2. The perinatal mortality rates for Dutch midwives caring for low risk women (home or hospital) is HIGHER than that for Dutch obstetricians caring for HIGH risk women. That is a scathing indictment of midwifery in the Netherlands. The paper that Burcher cites doesn’t show that homebirth is safe; it shows that midwives are dangerous.

Dr. Burcher does acknowledge that homebirth in the US has a higher death rate than comparable risk hospital birth:

I would agree … that home birth in America probably incurs a small increase in absolute risk of poor outcomes for newborns delivered at home.

Notably, Dr. Burcher doesn’t dare cite  Outcomes of Care for 16,924 Planned Home Births in the United States: The Midwives Alliance of North America Statistics Project, 2004 to 2009 by Cheyney and MANA purporting to show the safety of American homebirth. Apparently, even he knows that it actually shows that homebirth increases the risk of perinatal death.

The heart of Burcher’s argument is this:

What, then, are our professional obligations as obstetricians working in hospital settings to women who choose to stay home with a midwife for their birth? At the risk of sounding glib by answering a question with a question, do we enhance the safety of childbirth for all women by shunning home birth or by treating midwives collegially? I believe the correct answer is the latter, and since maternal-child safety was one of the founding reasons for ACOG’s existence, I believe we have an ethical obligation at a minimum to accept transports from home with the respect and professional dialogue we afford our colleagues …

That, of course, tells us nothing. Physicians already have an ethical responsibility to care for all patients regardless of how they end up in the emergency room. Dr. Burcher’s glibness is not in answering a question with a question, but rather in the choice of the question he asks.

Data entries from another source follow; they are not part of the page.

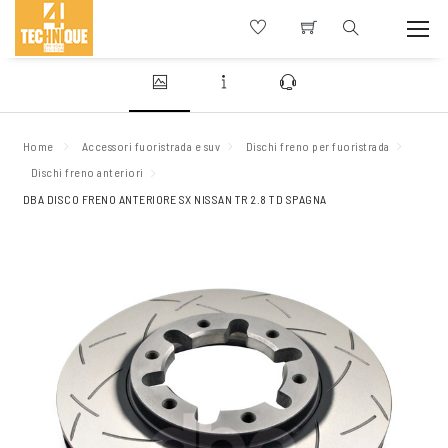
Home
Accessori fuoristrada e suv
Dischi freno per fuoristrada
Dischi freno anteriori
DBA DISCO FRENO ANTERIORE SX NISSAN TR 2.8 TD SPAGNA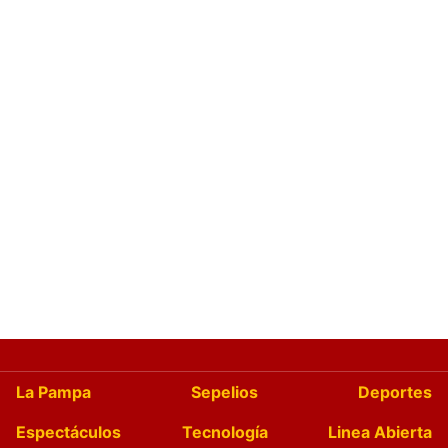
La Pampa
Sepelios
Deportes
Espectáculos
Tecnología
Linea Abierta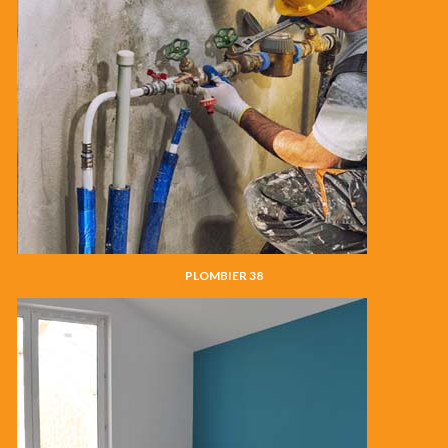
PLOMBIER 38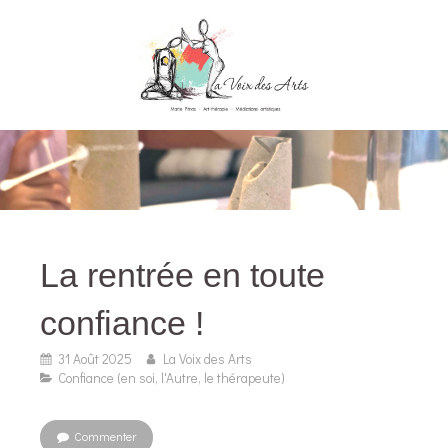
La rentrée en toute
confiance !
31 Août 2025
La Voix des Arts
Confiance (en soi, l'Autre, le thérapeute)
Commenter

The real question is “What is an ethical response to a group of laypeople with inadequate education and training, masquerading as midwives behind a fake credential, who have hideous perinatal death rates?”

I would argue that physicians’ ethical obligations are exactly the same as when we are presented with patients who have been harmed by other quacks and charlatans, whether they are peddling cancer “cures,” homeopathy, or cut rate plastic surgery. First, we care for the victims of their incompetence. When patients who have end stage cancer presents after avoiding conventional treatment that might have saved them, we treat them with every ounce of compassion and skill we have at our disposal. But that doesn’t stop us from going after the cure peddlers, or refusing to serve as their regular back up. Failure to put dangerous providers out of business is an ethical lapse, not a virtue. Similarly, when patients who have horrific infections from cut rate plastic surgery present in the emergency room, we treat them with every ounce of compassion and skill we have at our disposal. But that doesn’t stop us from reporting the cut-rate unlicensed providers to the police and regulating agencies or refusing to serve as regular back up for those who prey on the hopes and fears of other human beings. Failure to put dangerous providers out of business is an ethical lapse, not a virtue.

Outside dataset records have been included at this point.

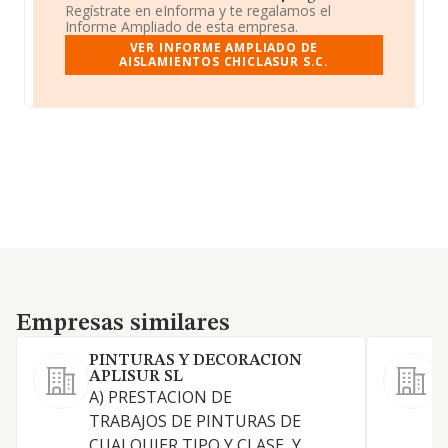
Regístrate en eInforma y te regalamos el
Informe Ampliado de esta empresa.
VER INFORME AMPLIADO DE
AISLAMIENTOS CHICLASUR S.C.
Empresas similares
Empresas similares
PINTURAS Y DECORACION
APLISUR SL
A) PRESTACION DE
S
TRABAJOS DE PINTURAS DE
CUALQUIER TIPO Y CLASE, Y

The ethical response of physicians to homebirth ought to be exactly the same. When a patient is transferred into the emergency room from a homebirth, obstetricians are ethically obligated to treat her with every ounce of compassion and skill we have at our disposal. But that shouldn’t stop us from going after these fake “midwives”,” reporting them to the authorities, and demanding strict regulation and harsh penalties for violating those regulations. Failure to put dangerous providers like homebirth midwives out of business is an ethical lapse, not a virtue.

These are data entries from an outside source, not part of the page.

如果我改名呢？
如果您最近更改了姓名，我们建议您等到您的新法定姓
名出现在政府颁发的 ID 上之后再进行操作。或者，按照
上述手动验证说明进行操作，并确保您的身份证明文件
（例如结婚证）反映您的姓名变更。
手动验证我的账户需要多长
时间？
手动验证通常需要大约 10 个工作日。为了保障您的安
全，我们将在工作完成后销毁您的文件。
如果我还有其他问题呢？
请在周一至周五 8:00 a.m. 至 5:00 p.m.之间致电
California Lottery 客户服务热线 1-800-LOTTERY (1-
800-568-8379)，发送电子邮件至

Dr. Burcher, however, reaches a different conclusion:

…[I]t is my assertion that our professional responsibility must include supporting all of the birth options women have and to make each as safe as possible. The Netherlands has shown that safety comparable to a hospital is achievable. We should strive to replicate their results.

Not exactly.

Maybe Dr. Burcher wants to replicate the terrible perinatal outcomes in the Netherlands, but most obstetricians, myself included, do not.